In 313, the Emperor Constantine I promulgated the Edict of Toleration, which granted religious freedom in the Roman West. Following the defeat of the Eastern Emperor Licinius in 324, the edict gained the force of law in the eastern empire. In the Late Roman Period, Kellis, a settlement in the Dakhleh Oasis in the Western Desert of Egypt, experienced a change in burial practice. The pagan necropoleis were abandoned and a new cemetery, Kellis 2, was established. The burial practice adhered to at this cemetery differed markedly from that found at the earlier pagan necropoleis and was largely uniform. The deceased were wrapped in linen shrouds, placed supine in simple pit graves and oriented west-east, with the head to the west and the hands were placed either by the sides or over the pelvis. The burials were poorly furnished or devoid of grave-goods. Although it has been argued that these were Christian burials, radiocarbon dating suggests earlier use of the cemetery and that some of the burials at least may not have followed Christian rites. This paper uses a contextual approach to analyze the burials found at Kellis 2 in comparison with those found adjacent to and near the settlement of Kellis, at earlier pagan burial sites and at the contemporary cemeteries of El-Bagawat and the Monastery of Antinos at North Saqqara. Changes in the landscape are also explored. The evidence indicates that the burials at Kellis 2 are those of Christians. Christians used an innovative set of burial practices to construct and express a new Christian identity and to clearly distinguish their burials from those of pagans.

TOMAS ZAHORA
Monash University

GESTA KAROLI AD KAROLUM: A READING OF NOTKER’S GESTA KAROLI MAGNI

When compared with the masterfully crafted Vita Karoli of Einhard, Notker the Stammerer's work Gesta Karoli Magni does not come out in a positive light. The Gesta been called the product of creative anarchy, a failed biography and even a work of myth and romance. Rather than using the Gesta as a source of objective historical information, I propose a reading that focuses on the descriptions of moral qualities that dominate its chapters. Such an interpretation reveals a consistent and convincingly intentional pattern of exempla that together build an ideal of a Christian king. My argument is that Notker never intended to write history proper but a moral speculum, a collection of exempla addressed to Charlemagne's descendant Charles the Fat.
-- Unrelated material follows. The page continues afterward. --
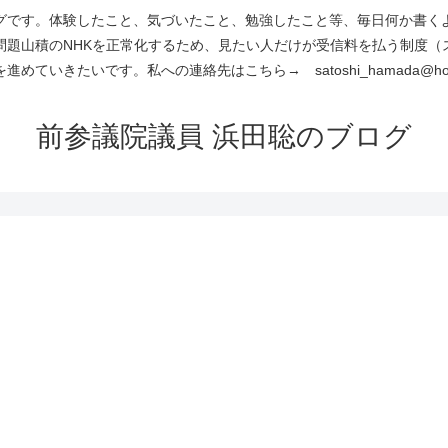
です。体験したこと、気づいたこと、勉強したこと等、毎日何か書くよう
問題山積のNHKを正常化するため、見たい人だけが受信料を払う制度（
進めていきたいです。私への連絡先はこちら→ satoshi_hamada@hotm
前参議院議員 浜田聡のブログ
Aware of Einhard's biography while consciously utilizing other narrative sources, nascent myths, as well as theological concepts - many of the latter framed in the language of Alcuin and his successors, Notker's Gesta Karoli Magni is a plea for the renewal of the might of the empire. Strictly speaking, Notker's project failed with the death of Charles the Fat, but his biography gives us a vivid sense of the transformation of Carolingian educational and cultural ideals two generations after the death of Charles the Great.